Unfortunately, the base Field Technical Services Division could spare no transports for the three hours' work needed to lower the 'Mech onto a flatbed crawler and carry it across to Maintenance. Proper authorization to redetail a transport and crew had to come from the base commandant, and he was at an official briefing with His Grace the Duke and would not be available until that evening—or possibly tomorrow. So sorry, they said, but we are really very busy and could you call back later? Or you might check with the Logistical Staff at Pallos, eighty klicks from here. They might have a transport, and if you could get authorization...
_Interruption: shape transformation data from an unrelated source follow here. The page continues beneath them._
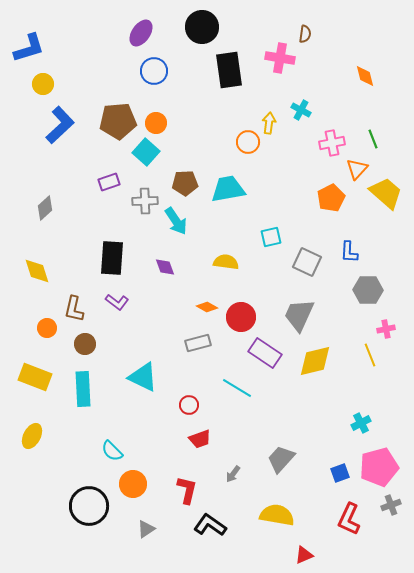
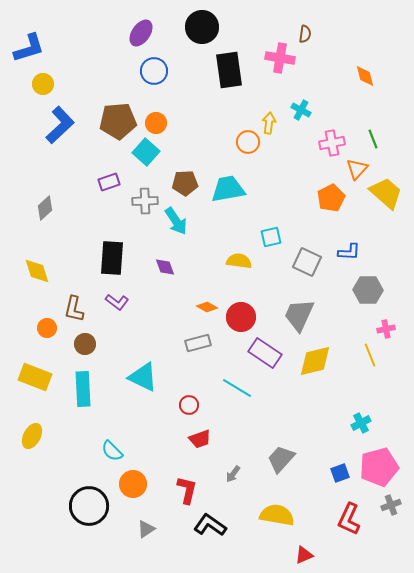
blue L-shape at (349, 252): rotated 90 degrees counterclockwise
yellow semicircle at (226, 262): moved 13 px right, 1 px up
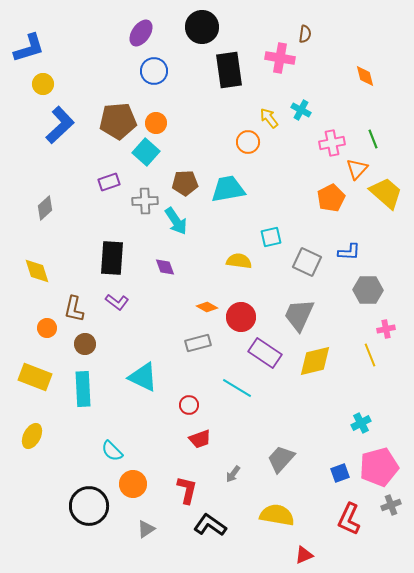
yellow arrow at (269, 123): moved 5 px up; rotated 45 degrees counterclockwise
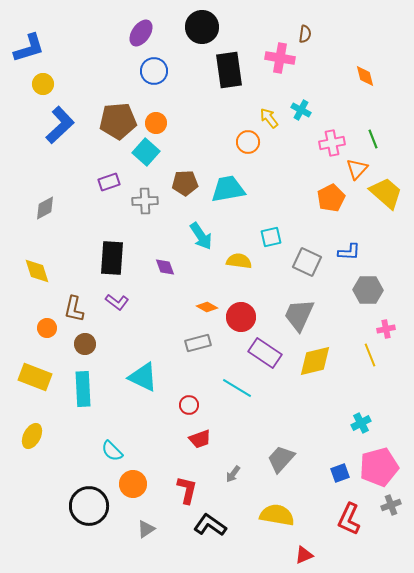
gray diamond at (45, 208): rotated 15 degrees clockwise
cyan arrow at (176, 221): moved 25 px right, 15 px down
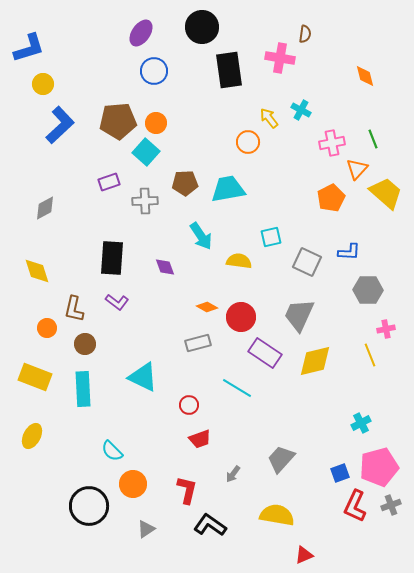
red L-shape at (349, 519): moved 6 px right, 13 px up
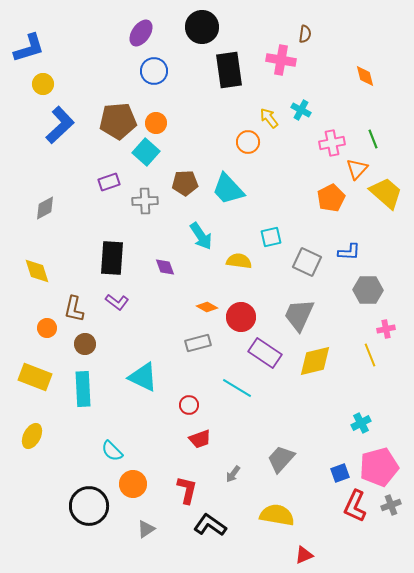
pink cross at (280, 58): moved 1 px right, 2 px down
cyan trapezoid at (228, 189): rotated 123 degrees counterclockwise
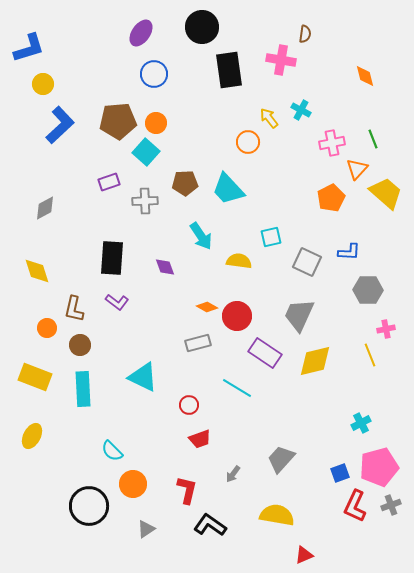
blue circle at (154, 71): moved 3 px down
red circle at (241, 317): moved 4 px left, 1 px up
brown circle at (85, 344): moved 5 px left, 1 px down
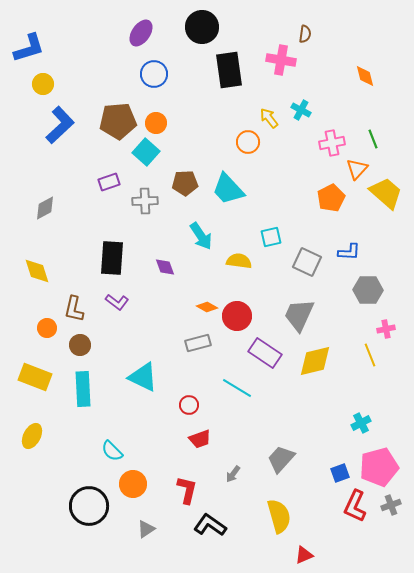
yellow semicircle at (277, 515): moved 2 px right, 1 px down; rotated 64 degrees clockwise
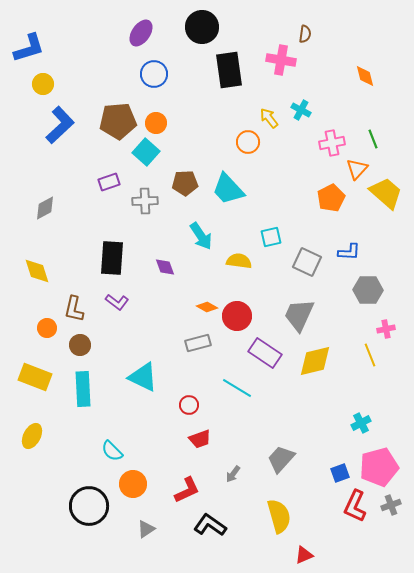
red L-shape at (187, 490): rotated 52 degrees clockwise
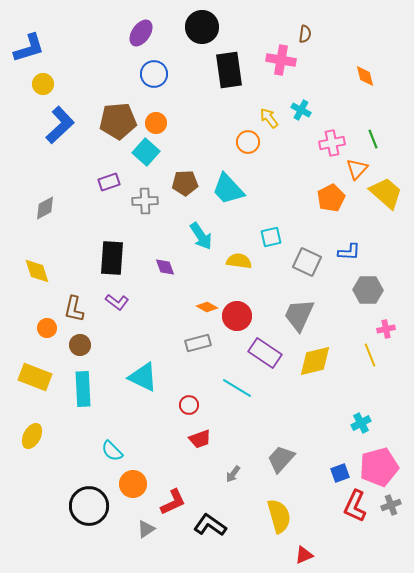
red L-shape at (187, 490): moved 14 px left, 12 px down
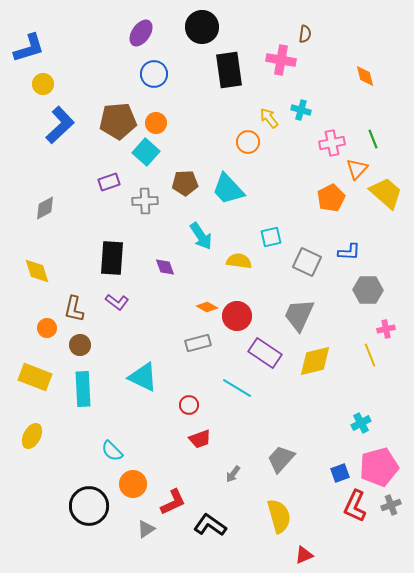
cyan cross at (301, 110): rotated 12 degrees counterclockwise
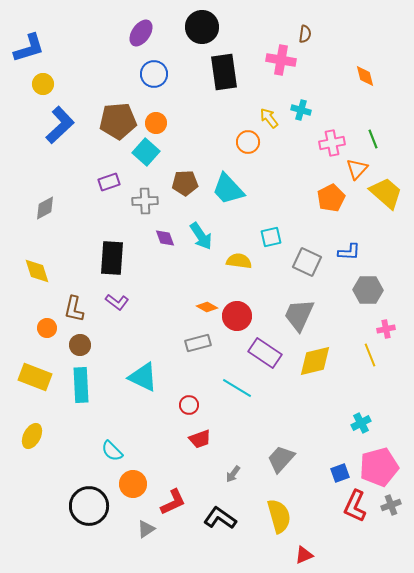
black rectangle at (229, 70): moved 5 px left, 2 px down
purple diamond at (165, 267): moved 29 px up
cyan rectangle at (83, 389): moved 2 px left, 4 px up
black L-shape at (210, 525): moved 10 px right, 7 px up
Meanwhile, the other three 'Mechs of the JagerMech's lance were scheduled to board through the blocked hatch, and the entire loading schedule was falling behind. After two hours of fruitless tail-chasing, Ardan arrived at the only possible solution. He had the two heaviest of the waiting 'Mechs drag the crippled, sixty-five-ton JM6 across the field to the maintenance center and leave it there, laid carefully and squarely across the accessway leading to the building's underground VIP garage.
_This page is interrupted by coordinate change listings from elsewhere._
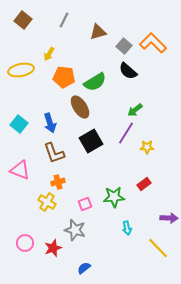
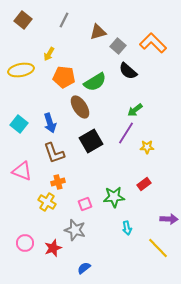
gray square: moved 6 px left
pink triangle: moved 2 px right, 1 px down
purple arrow: moved 1 px down
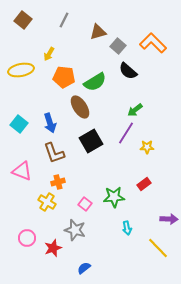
pink square: rotated 32 degrees counterclockwise
pink circle: moved 2 px right, 5 px up
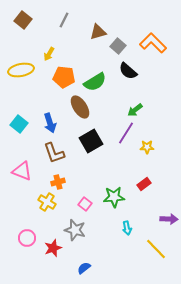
yellow line: moved 2 px left, 1 px down
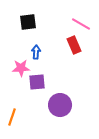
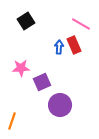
black square: moved 2 px left, 1 px up; rotated 24 degrees counterclockwise
blue arrow: moved 23 px right, 5 px up
purple square: moved 5 px right; rotated 18 degrees counterclockwise
orange line: moved 4 px down
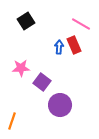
purple square: rotated 30 degrees counterclockwise
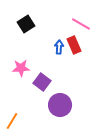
black square: moved 3 px down
orange line: rotated 12 degrees clockwise
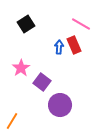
pink star: rotated 30 degrees counterclockwise
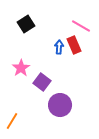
pink line: moved 2 px down
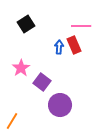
pink line: rotated 30 degrees counterclockwise
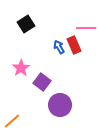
pink line: moved 5 px right, 2 px down
blue arrow: rotated 32 degrees counterclockwise
orange line: rotated 18 degrees clockwise
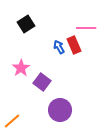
purple circle: moved 5 px down
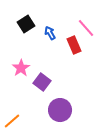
pink line: rotated 48 degrees clockwise
blue arrow: moved 9 px left, 14 px up
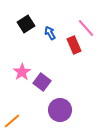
pink star: moved 1 px right, 4 px down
If the major in charge of the Technical Services Division wanted to get home for supper that evening, the 'Mech would have to be repaired that afternoon, transport or no transport.

It was, and loading proceeded almost on schedule.
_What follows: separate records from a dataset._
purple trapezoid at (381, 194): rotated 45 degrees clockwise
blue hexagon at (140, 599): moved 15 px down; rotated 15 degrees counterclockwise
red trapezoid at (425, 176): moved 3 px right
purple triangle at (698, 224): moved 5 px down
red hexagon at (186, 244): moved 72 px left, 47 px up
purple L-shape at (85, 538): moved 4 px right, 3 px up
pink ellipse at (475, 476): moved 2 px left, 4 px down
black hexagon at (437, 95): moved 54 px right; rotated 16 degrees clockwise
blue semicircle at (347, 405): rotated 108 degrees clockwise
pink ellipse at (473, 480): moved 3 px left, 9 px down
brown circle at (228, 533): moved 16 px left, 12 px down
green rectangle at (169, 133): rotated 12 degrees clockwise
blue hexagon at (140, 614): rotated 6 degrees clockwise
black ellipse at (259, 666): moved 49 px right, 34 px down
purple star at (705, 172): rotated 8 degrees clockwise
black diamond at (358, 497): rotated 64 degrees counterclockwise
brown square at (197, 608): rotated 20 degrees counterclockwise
As boost time approached, the scene became even more chaotic and hectic. The port facilities of Dragon's Field were a hive of activity focused on the squat shapes of the DropShips—Unions and Overlords, mostly—resting in their blast pits surrounded by the lacelike traceries of loading gantries and crane supports. Somehow, hundreds of tons of food, water, munitions, and spare parts had to be directed from storehouses around the planet to the proper ship at the proper time.

The physics of mass and mass distribution were unforgiving of the schedules and problems of ship supply officers. If each ton of supplies was not positioned precisely, the ship would not respond as expected when the captain later tried to cut in a control jet to vector clear of incoming missiles or to maneuver through a turbulent atmosphere. Worse, if those tons of supplies were not stored in the proper order, ground troops queuing up to draw ammo might be told that their supplies lay somewhere on the far side of 400 tons of dried meat and a case of JagerMech leg actuator circuits.



RE: Book Review: The Sword and The Dagger. - ralgith - 05-08-2010

Yeah, I own this one too Smile

I own almost all the BTech novels, and despite it being the furthest from reality... my favorite is D.R.T. Which stands for Dead Right There.